→ **WHAT TO DO**
Below are some records; output exactly the lines from the line with "Tarnowskie Góry (492, 2393)" to the line with "Krzeszowice (328, 2441)", both ends kept, and nothing more.

RECORDED INFORMATION: Begin

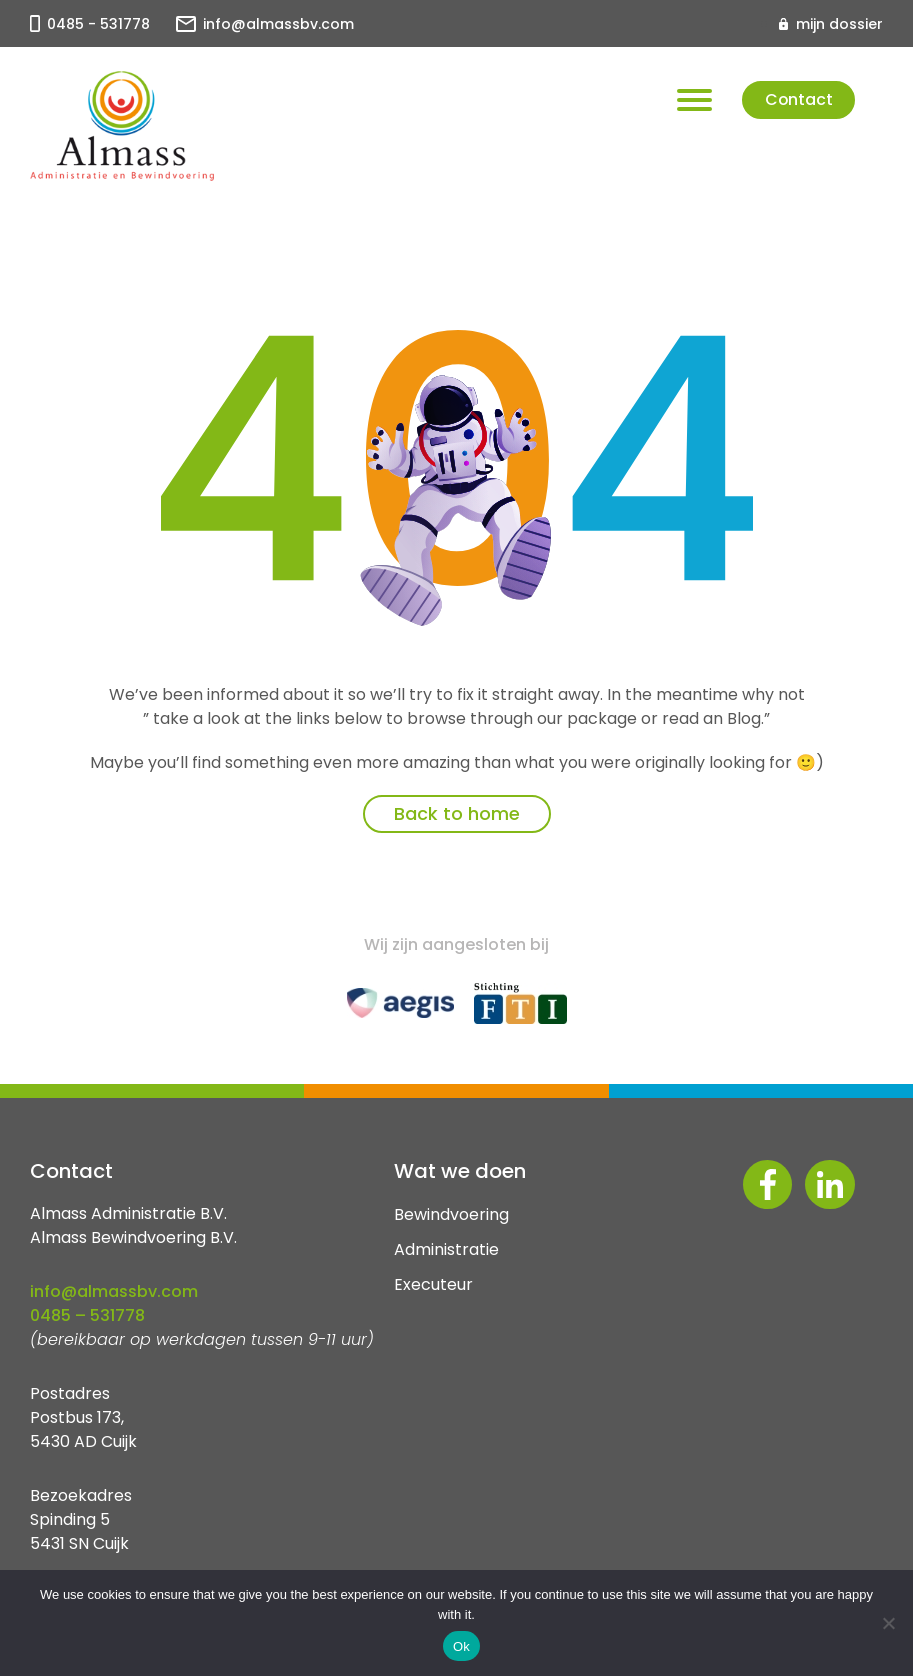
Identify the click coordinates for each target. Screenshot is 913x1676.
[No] (888, 1623)
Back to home (457, 813)
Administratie (446, 1249)
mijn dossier (839, 24)
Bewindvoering (451, 1214)
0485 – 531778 (87, 1315)
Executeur (433, 1284)
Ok (461, 1646)
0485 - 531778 (98, 24)
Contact (795, 100)
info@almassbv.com (278, 24)
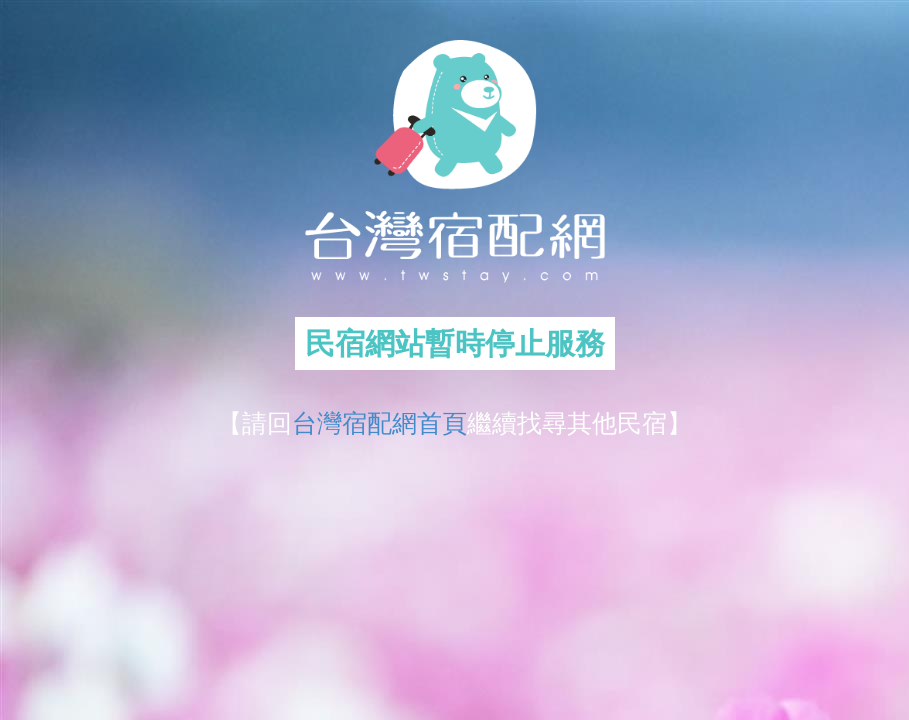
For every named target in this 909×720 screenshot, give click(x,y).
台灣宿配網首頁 (379, 423)
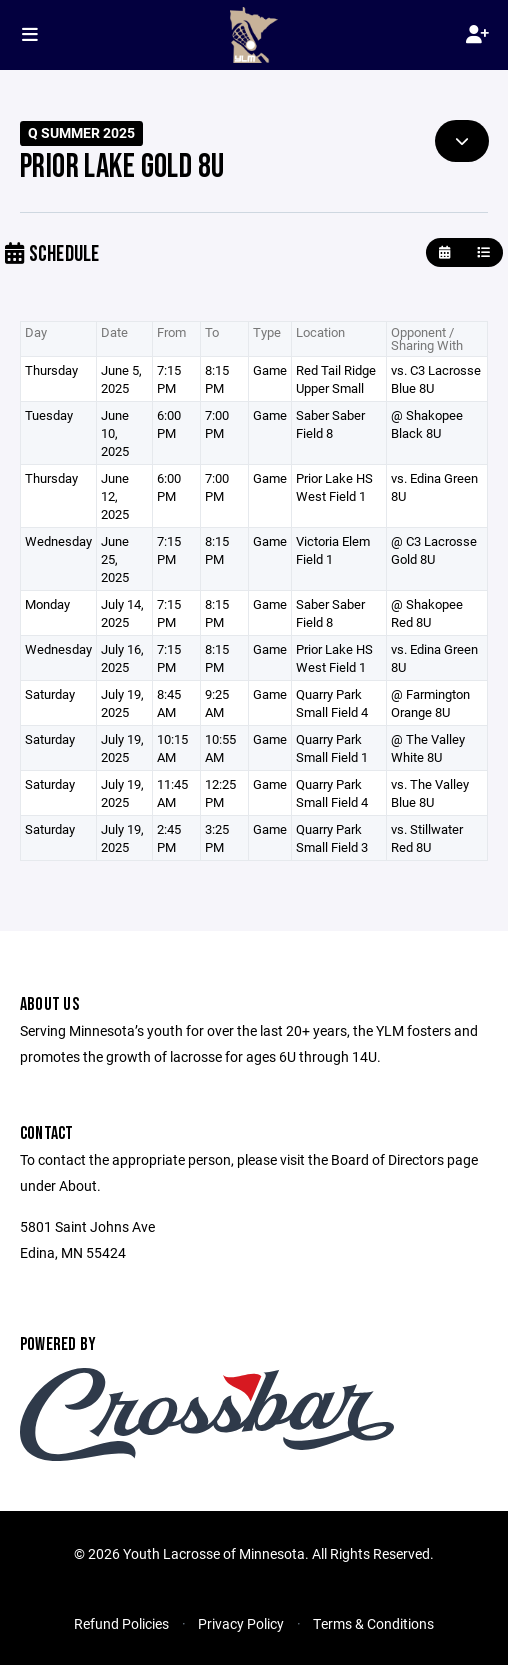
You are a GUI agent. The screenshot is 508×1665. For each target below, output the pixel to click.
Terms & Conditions (373, 1623)
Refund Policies (121, 1623)
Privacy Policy (241, 1623)
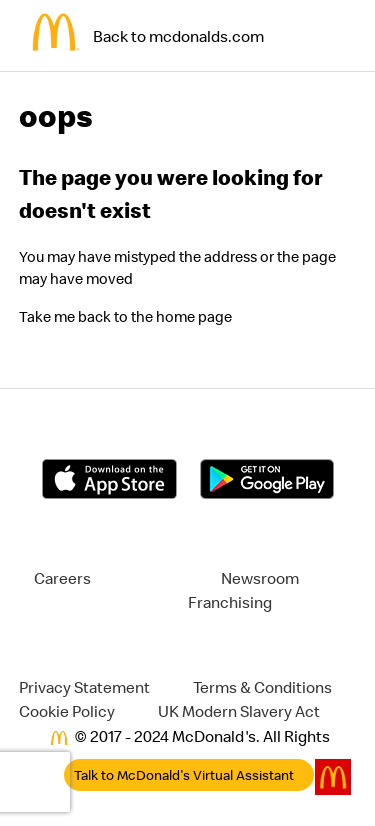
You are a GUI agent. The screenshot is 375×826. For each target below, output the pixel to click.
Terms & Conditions (262, 687)
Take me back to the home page (125, 316)
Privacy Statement (84, 687)
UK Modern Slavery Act (239, 711)
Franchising (230, 602)
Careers (62, 578)
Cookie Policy (67, 711)
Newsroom (260, 578)
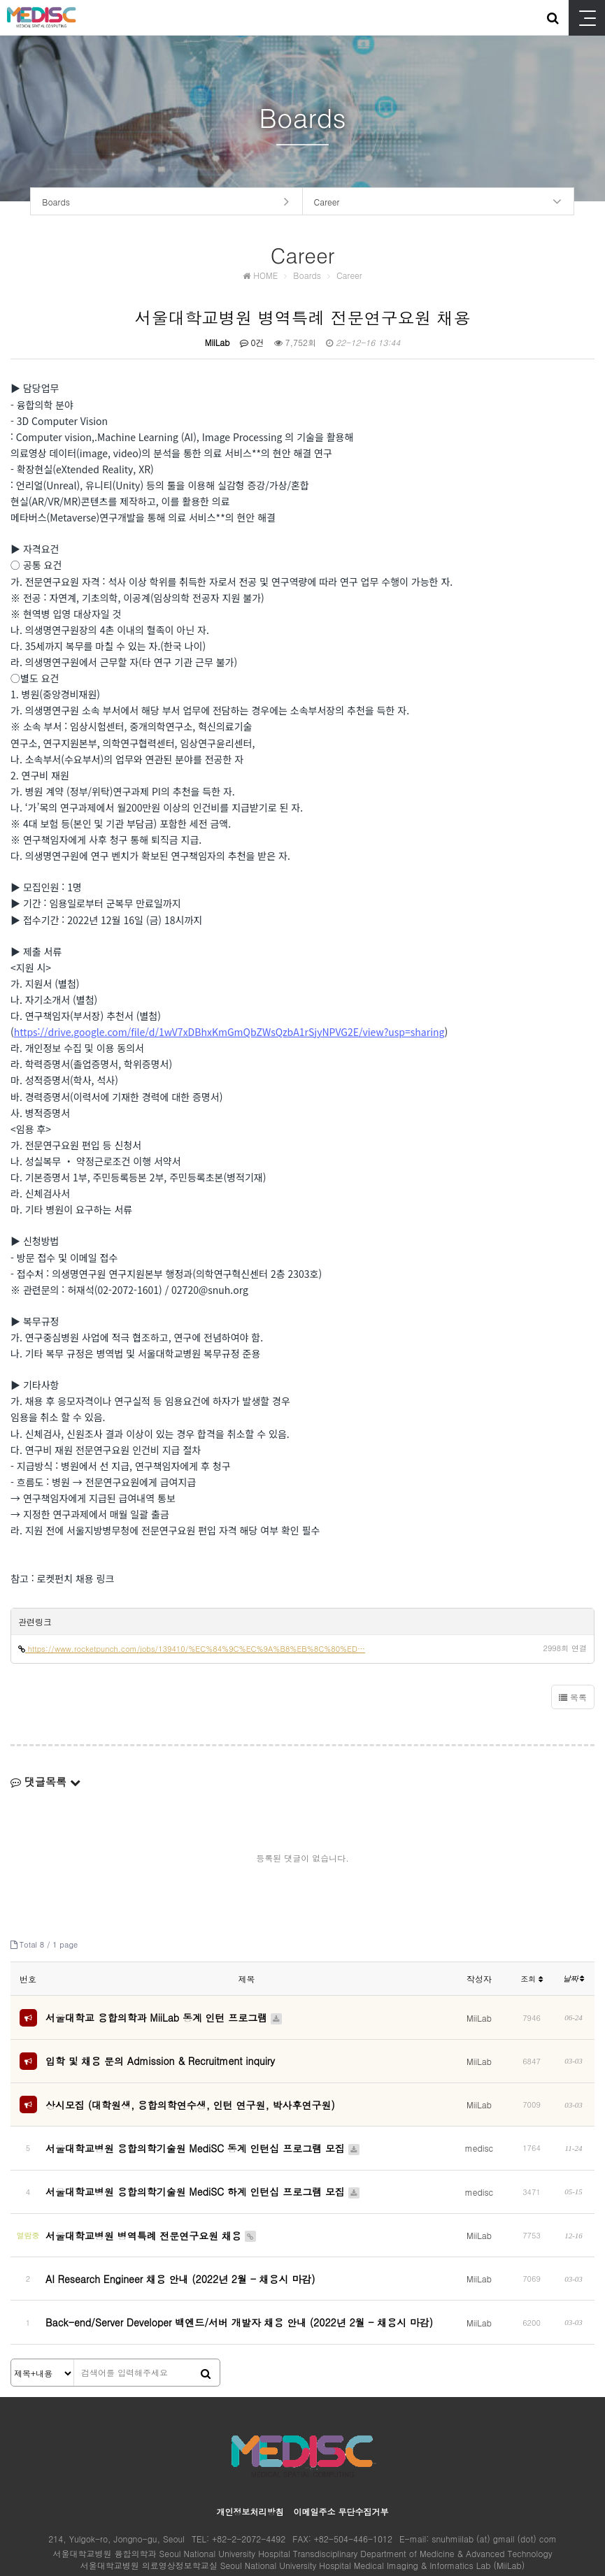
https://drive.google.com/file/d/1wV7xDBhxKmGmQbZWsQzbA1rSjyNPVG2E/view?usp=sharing (229, 1035)
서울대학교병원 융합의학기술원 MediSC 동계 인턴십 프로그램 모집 (203, 2133)
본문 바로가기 (0, 0)
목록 (573, 1700)
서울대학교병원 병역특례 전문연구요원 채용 (151, 2205)
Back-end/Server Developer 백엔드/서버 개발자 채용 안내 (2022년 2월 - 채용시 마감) (239, 2276)
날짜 (574, 1981)
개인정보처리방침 (249, 2461)
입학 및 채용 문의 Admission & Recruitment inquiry (160, 2057)
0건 (252, 345)
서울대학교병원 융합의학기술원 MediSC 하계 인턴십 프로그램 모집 (203, 2169)
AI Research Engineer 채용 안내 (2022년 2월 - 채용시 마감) (180, 2240)
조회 (531, 1981)
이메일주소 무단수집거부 (341, 2461)
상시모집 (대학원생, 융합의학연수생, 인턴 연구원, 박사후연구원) (190, 2096)
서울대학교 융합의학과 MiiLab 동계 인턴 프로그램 (164, 2018)
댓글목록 (45, 1784)
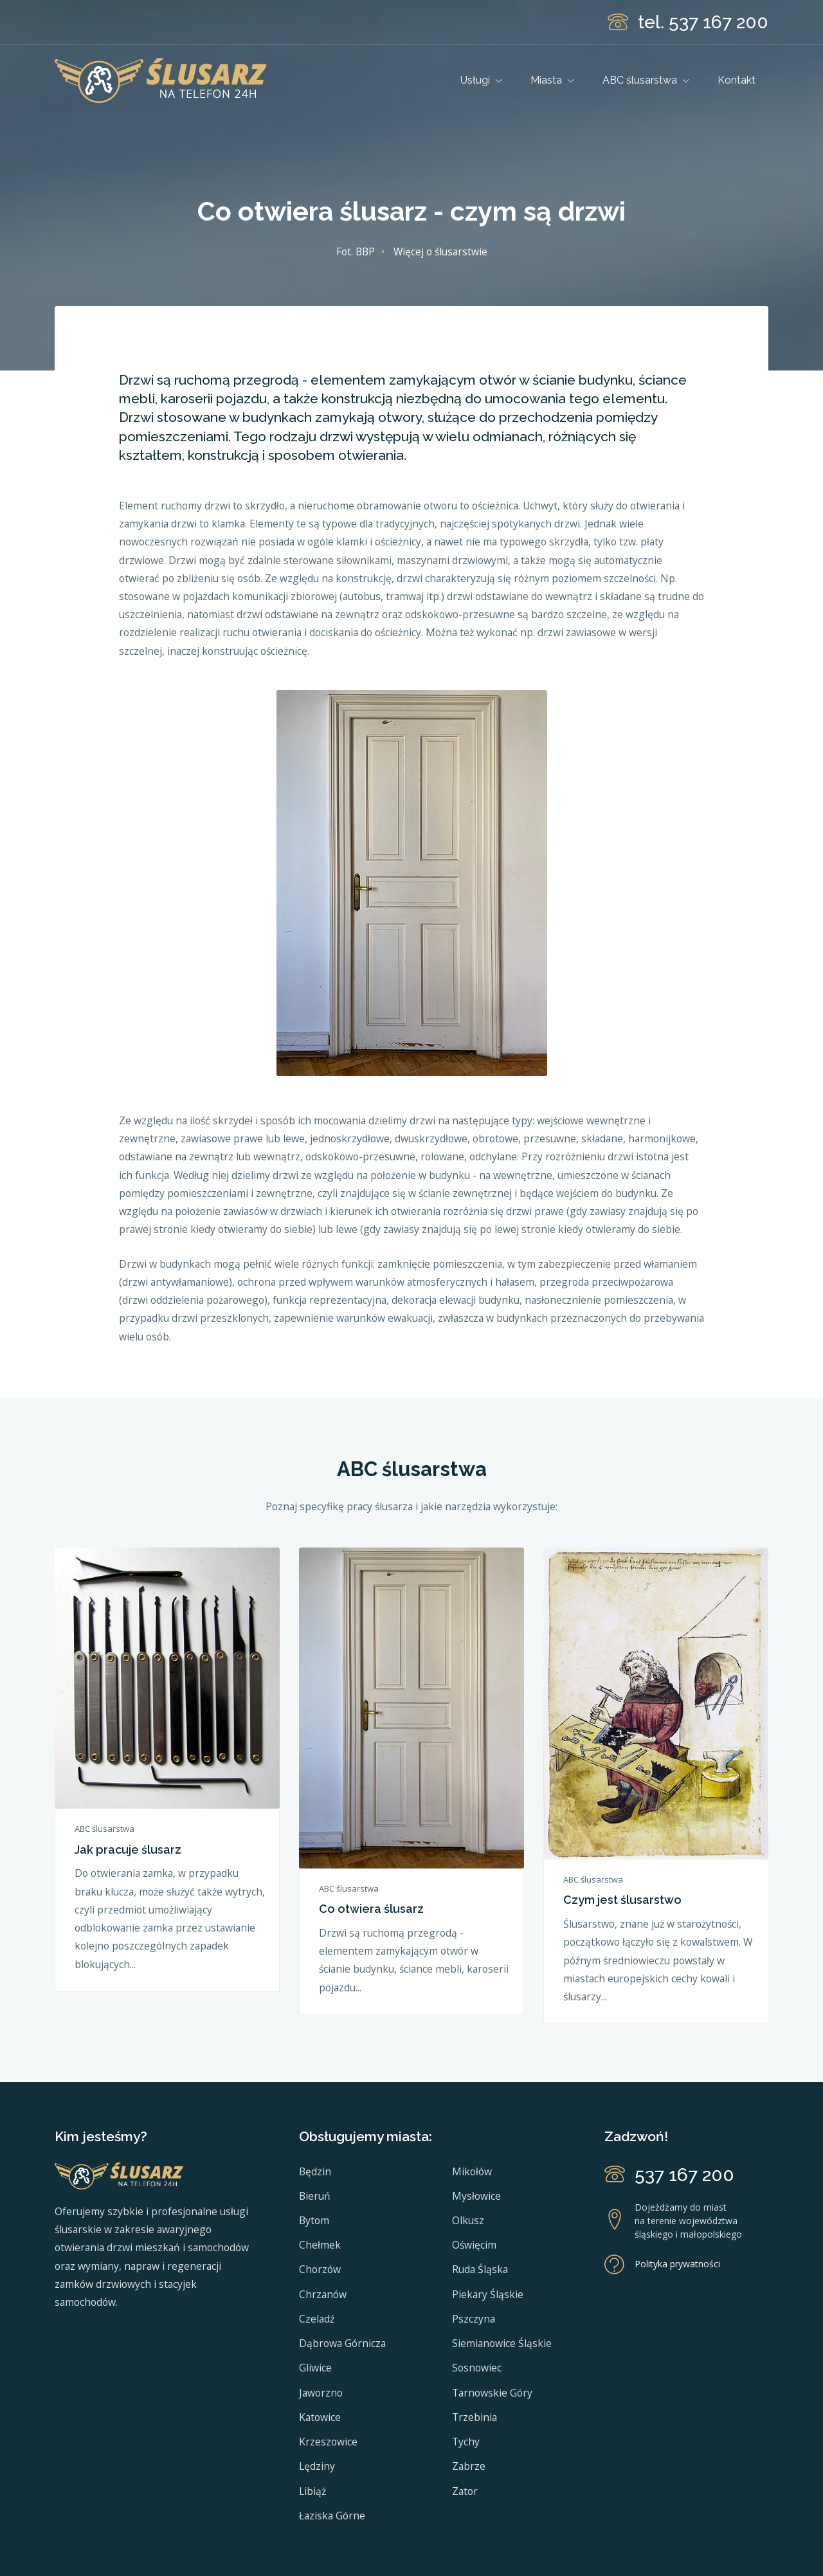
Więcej (440, 251)
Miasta (552, 80)
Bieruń (314, 2196)
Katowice (320, 2417)
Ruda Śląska (480, 2269)
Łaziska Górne (332, 2515)
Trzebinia (474, 2417)
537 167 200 (684, 2175)
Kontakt (736, 80)
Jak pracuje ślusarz (128, 1849)
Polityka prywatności (677, 2264)
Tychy (466, 2441)
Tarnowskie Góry (492, 2393)
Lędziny (317, 2466)
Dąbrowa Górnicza (342, 2343)
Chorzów (320, 2269)
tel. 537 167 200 (703, 22)
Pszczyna (473, 2319)
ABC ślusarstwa (645, 80)
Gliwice (315, 2368)
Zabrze (468, 2466)
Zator (465, 2491)
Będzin (315, 2171)
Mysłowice (476, 2196)
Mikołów (472, 2171)
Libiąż (312, 2491)
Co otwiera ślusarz (371, 1908)
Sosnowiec (477, 2368)
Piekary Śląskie (487, 2294)
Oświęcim (474, 2245)
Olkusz (468, 2220)
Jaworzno (321, 2393)
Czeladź (316, 2319)
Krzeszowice (328, 2441)
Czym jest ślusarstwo (622, 1899)
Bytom (314, 2220)
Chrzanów (323, 2294)
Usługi (481, 80)
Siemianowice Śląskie (502, 2343)
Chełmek (320, 2245)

RECORDED INFORMATION: End

→ **WRITTEN RESPONSE**
Tarnowskie Góry (492, 2393)
Lędziny (317, 2466)
Dąbrowa Górnicza (342, 2343)
Chorzów (320, 2269)
tel. 537 167 200 (703, 22)
Pszczyna (473, 2319)
ABC ślusarstwa (645, 80)
Gliwice (315, 2368)
Zabrze (468, 2466)
Zator (465, 2491)
Będzin (315, 2171)
Mysłowice (476, 2196)
Mikołów (472, 2171)
Libiąż (312, 2491)
Co otwiera ślusarz (371, 1908)
Sosnowiec (477, 2368)
Piekary Śląskie (487, 2294)
Oświęcim (474, 2245)
Olkusz (468, 2220)
Jaworzno (321, 2393)
Czeladź (316, 2319)
Krzeszowice (328, 2441)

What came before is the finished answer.